Fluffyspoos- I just watched the video, some places twice! It was extremely helpful. My minis' legs never look like that after the bath. I think I will dry them first and focus on them. I learned a lot during the video. It was great! Thanks!


----------



## SusanG (Aug 8, 2009)

The video is really helpful. I've been trying to drum up enough courage to do Callie's body and legs and this helps. Do I need a long pair of curved scissors? If so, how/where on the body do I use them?


----------



## georgiapeach (Oct 9, 2009)

Thanks for the video - very helpful!


----------



## Jacamar (Jun 2, 2012)

SOC must stand for "snap on comb".

I havent seen this video, but the title seems like what youre looking for:

https://jodimurphy.net/shop/fragile-handle-with-care-copy/


----------



## 3dogs (Nov 3, 2010)

Yup sorry, SOC does stand for Snap on Combs.

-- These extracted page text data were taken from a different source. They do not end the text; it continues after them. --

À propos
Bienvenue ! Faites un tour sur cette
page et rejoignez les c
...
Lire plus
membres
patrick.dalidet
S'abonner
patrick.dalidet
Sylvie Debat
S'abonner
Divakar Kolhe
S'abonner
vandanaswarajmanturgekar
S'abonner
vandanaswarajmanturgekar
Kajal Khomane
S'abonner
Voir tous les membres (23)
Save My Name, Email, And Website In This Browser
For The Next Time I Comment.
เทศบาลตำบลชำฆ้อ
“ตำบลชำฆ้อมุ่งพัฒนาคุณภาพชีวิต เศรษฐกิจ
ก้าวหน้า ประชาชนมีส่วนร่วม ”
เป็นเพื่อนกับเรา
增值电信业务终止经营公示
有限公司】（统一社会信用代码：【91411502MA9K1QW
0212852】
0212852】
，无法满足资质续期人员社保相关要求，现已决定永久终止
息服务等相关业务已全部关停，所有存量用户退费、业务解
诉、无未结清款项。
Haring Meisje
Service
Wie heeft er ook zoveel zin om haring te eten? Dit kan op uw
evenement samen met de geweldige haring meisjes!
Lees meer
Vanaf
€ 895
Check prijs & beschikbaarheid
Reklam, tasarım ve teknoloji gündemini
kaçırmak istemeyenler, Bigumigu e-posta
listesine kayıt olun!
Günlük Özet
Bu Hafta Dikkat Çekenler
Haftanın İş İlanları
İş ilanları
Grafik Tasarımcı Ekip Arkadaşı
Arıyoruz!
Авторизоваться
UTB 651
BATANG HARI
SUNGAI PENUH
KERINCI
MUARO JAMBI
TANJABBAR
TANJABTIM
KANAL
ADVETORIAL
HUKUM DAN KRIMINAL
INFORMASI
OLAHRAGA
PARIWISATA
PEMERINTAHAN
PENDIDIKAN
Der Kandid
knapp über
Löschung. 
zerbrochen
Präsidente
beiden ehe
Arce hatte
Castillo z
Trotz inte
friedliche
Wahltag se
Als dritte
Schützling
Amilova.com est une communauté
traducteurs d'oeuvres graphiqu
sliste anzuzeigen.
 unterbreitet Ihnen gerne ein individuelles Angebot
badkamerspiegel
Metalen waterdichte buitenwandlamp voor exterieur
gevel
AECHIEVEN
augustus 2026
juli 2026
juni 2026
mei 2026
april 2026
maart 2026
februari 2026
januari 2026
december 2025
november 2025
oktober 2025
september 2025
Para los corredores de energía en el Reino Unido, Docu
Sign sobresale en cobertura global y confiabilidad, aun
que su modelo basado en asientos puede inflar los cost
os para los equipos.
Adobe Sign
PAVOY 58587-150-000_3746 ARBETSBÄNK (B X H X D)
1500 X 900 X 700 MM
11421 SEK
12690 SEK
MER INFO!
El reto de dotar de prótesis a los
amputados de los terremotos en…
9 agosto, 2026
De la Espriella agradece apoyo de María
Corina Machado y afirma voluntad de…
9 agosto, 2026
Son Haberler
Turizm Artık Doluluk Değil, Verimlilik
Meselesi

They are great to set length & then use your comb to comb up your hair & then scissor to even. One does NOT need curved shears if one doesn't want them. I do not use curved shears very often & when I do use them I end up putting them down & using straights. I guess it is how one learns, I learned with straights only. I keep buying curves to see if they work for me but they don't, I only have 2 small pairs for feet rounding & 1 longer pair for my Poodles only but again every time I start to use them I just end up putting them down & correcting my groom with straights.


----------